When you reach the line containing "перейти на форум" in the records below, start copying exactly, and stop once you have copied the line containing "Fonti preferite".

● **Dataset excerpts**:
····················

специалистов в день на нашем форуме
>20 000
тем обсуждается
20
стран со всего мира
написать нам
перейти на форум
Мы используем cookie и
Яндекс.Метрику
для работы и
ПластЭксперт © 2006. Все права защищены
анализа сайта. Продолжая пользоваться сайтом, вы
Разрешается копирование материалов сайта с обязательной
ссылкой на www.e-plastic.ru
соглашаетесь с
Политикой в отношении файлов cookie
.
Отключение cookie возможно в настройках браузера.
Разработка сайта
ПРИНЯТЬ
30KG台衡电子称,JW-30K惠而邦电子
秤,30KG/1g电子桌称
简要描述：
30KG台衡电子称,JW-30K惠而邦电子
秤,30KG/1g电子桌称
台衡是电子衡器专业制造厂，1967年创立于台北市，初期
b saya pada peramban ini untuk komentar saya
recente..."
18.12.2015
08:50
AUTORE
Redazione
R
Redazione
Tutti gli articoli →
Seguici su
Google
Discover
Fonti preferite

····················

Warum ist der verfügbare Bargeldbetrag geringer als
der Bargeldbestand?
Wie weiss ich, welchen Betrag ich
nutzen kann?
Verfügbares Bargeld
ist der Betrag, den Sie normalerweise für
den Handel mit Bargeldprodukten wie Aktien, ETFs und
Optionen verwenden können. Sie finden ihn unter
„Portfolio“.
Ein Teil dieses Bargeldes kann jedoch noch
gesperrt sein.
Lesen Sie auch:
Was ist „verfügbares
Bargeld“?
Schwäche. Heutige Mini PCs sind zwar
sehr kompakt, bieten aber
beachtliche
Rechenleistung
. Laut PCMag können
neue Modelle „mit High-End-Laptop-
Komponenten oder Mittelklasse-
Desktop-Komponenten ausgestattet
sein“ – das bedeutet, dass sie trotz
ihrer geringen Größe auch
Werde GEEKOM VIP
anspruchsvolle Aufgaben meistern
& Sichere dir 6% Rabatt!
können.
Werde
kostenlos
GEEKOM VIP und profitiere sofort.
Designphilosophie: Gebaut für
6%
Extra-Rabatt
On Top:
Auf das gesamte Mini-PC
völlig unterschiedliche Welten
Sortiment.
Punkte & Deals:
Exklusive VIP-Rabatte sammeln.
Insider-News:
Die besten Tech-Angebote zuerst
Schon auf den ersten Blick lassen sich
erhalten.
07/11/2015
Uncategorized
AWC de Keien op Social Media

····················

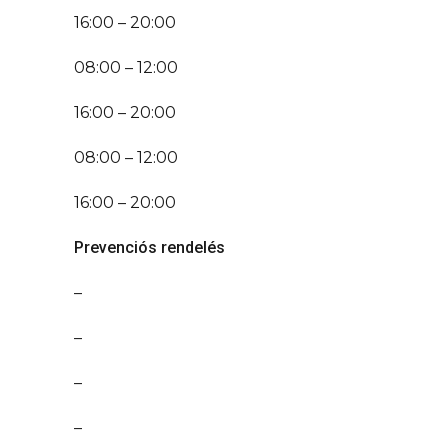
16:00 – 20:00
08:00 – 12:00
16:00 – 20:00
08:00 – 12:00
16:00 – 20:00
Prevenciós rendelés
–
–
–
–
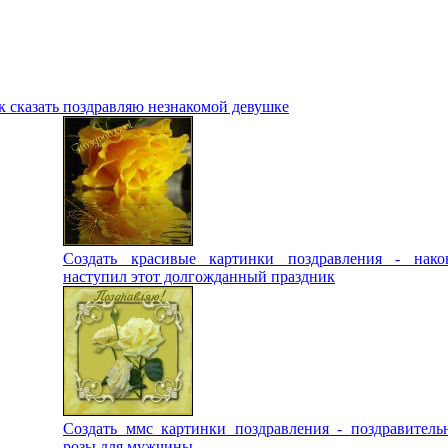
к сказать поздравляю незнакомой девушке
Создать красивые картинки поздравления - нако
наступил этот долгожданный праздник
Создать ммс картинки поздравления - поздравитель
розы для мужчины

····················

● **RESPONSE**:
перейти на форум
Мы используем cookie и
Яндекс.Метрику
для работы и
ПластЭксперт © 2006. Все права защищены
анализа сайта. Продолжая пользоваться сайтом, вы
Разрешается копирование материалов сайта с обязательной
ссылкой на www.e-plastic.ru
соглашаетесь с
Политикой в отношении файлов cookie
.
Отключение cookie возможно в настройках браузера.
Разработка сайта
ПРИНЯТЬ
30KG台衡电子称,JW-30K惠而邦电子
秤,30KG/1g电子桌称
简要描述：
30KG台衡电子称,JW-30K惠而邦电子
秤,30KG/1g电子桌称
台衡是电子衡器专业制造厂，1967年创立于台北市，初期
b saya pada peramban ini untuk komentar saya
recente..."
18.12.2015
08:50
AUTORE
Redazione
R
Redazione
Tutti gli articoli →
Seguici su
Google
Discover
Fonti preferite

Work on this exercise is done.